> **What the task requires**: Exact copies of the lines from the start of the records through the line with "The NCGA works" are what the answer must hold; pictures are not part of it.

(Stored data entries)
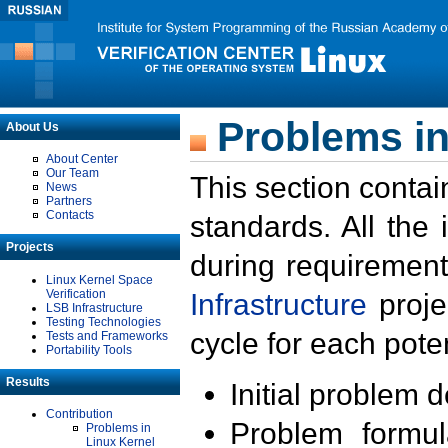
Problems in
About Us
About Center
Our Team
This section contai
News
Partners
Contacts
standards. All the
Projects
during requirement
Linux Kernel Space
Verification
Infrastructure
proje
LSB Infrastructure
Testing Technologies
cycle for each poten
Tests and Frameworks
Portability Tools
Results
Initial problem 
Contribution
Problem formula
Problems in
Linux Kernel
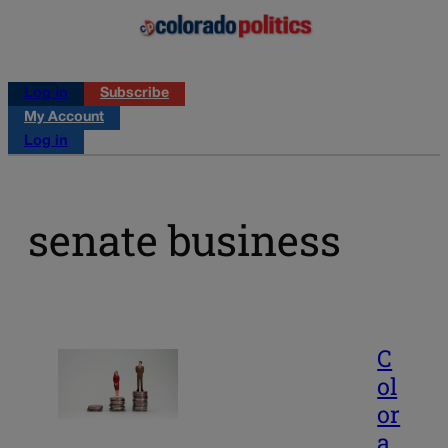
Log in
Subscribe
My Account
Log in
senate business
C
ol
or
a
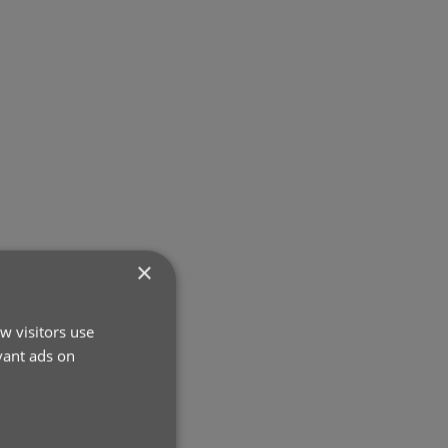
×
w visitors use
vant ads on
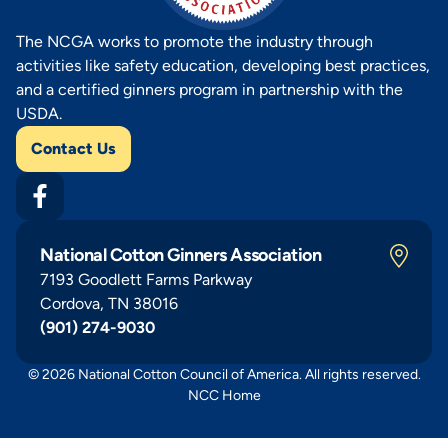
The NCGA works to promote the industry through
activities like safety education, developing best practices,
and a certified ginners program in partnership with the
USDA.
Contact Us
National Cotton Ginners Association
7193 Goodlett Farms Parkway
Cordova, TN 38016
(901) 274-9030
© 2026 National Cotton Council of America. All rights reserved.
NCC Home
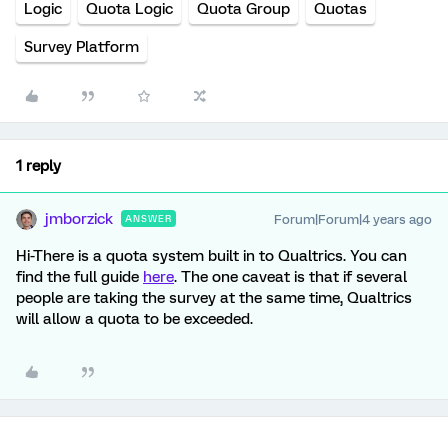
Logic
Quota Logic
Quota Group
Quotas
Survey Platform
1 reply
jmborzick
Forum|Forum|4 years ago
ANSWER
Hi-There is a quota system built in to Qualtrics. You can
find the full guide
here
. The one caveat is that if several
people are taking the survey at the same time, Qualtrics
will allow a quota to be exceeded.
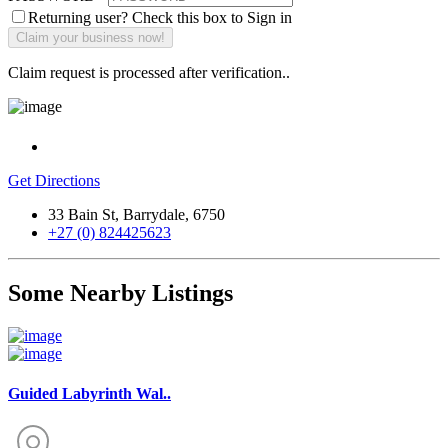
Returning user? Check this box to Sign in
Claim request is processed after verification..
Get Directions
33 Bain St, Barrydale, 6750
+27 (0) 824425623
Some Nearby Listings
Guided Labyrinth Wal..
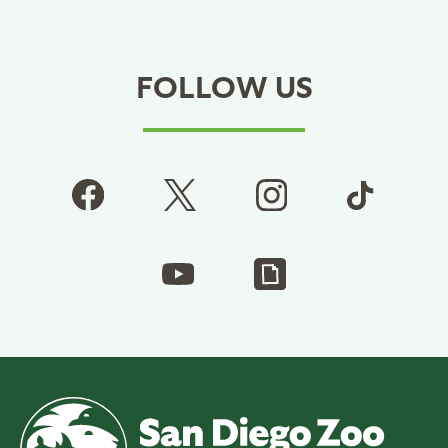
FOLLOW US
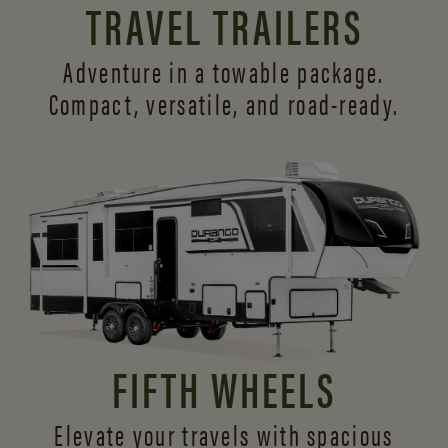
TRAVEL TRAILERS
Adventure in a towable package.
Compact, versatile,
and road-ready.
FIFTH WHEELS
Elevate your travels with spacious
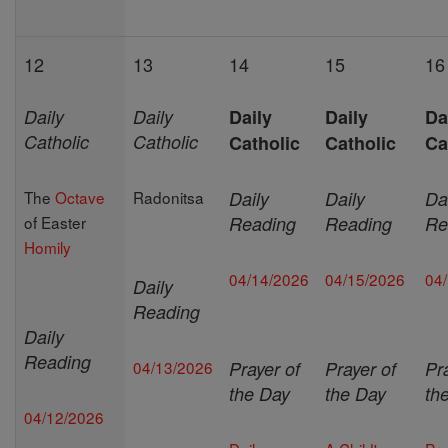
12
13
14
15
16
Daily
Daily
Daily
Daily
Da
Catholic
Catholic
Catholic
Catholic
Ca
The
Octave
Radonitsa
Daily
Daily
Da
of Easter
Reading
Reading
Re
Homily
04/14/2026
04/15/2026
04
Daily
Reading
Daily
Reading
04/13/2026
Prayer of
Prayer of
Pr
the Day
the Day
th
04/12/2026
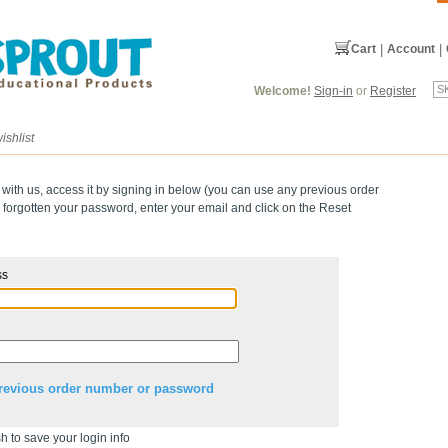
Cart
|
Account
|
Welcome!
Sign-in
or
Register
ishlist
 with us, access it by signing in below (you can use any previous order
forgotten your password, enter your email and click on the Reset
ss
revious order number or password
h to save your login info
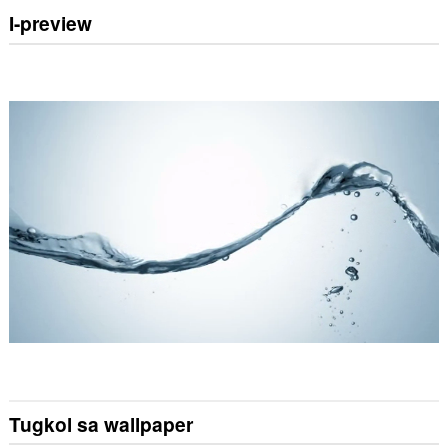
I-preview
Tugkol sa wallpaper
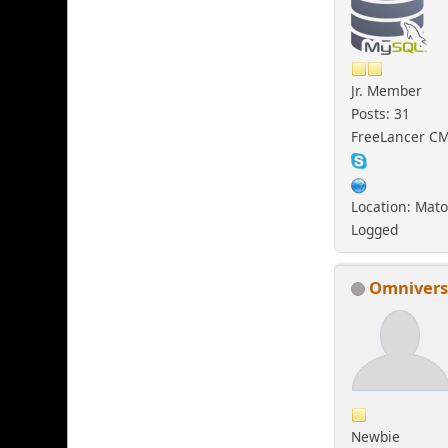
Jr. Member
Posts: 31
FreeLancer C
Location: Mato
Logged
Omniver
Newbie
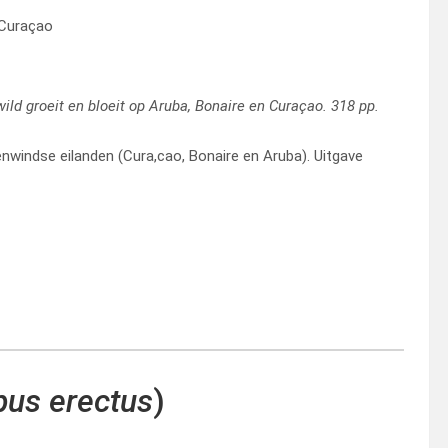
 Curaçao
 wild groeit en bloeit op Aruba, Bonaire en Curaçao. 318 pp.
windse eilanden (Cura,cao, Bonaire en Aruba). Uitgave
us erectus
)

> **Solution to the problem**:
Problems in
About Us
About Center
Our Team
This section contai
News
Partners
Contacts
standards. All the
Projects
during requirement
Linux Kernel Space
Verification
Infrastructure
proje
LSB Infrastructure
Testing Technologies
cycle for each poten
Tests and Frameworks
Portability Tools
Results
Initial problem 
Contribution
Problem formula
Problems in
Linux Kernel
Log in
Subscribe
My Account
Log in
senate business
C
ol
or
a
×
w visitors use
vant ads on
The NCGA works to promote the industry through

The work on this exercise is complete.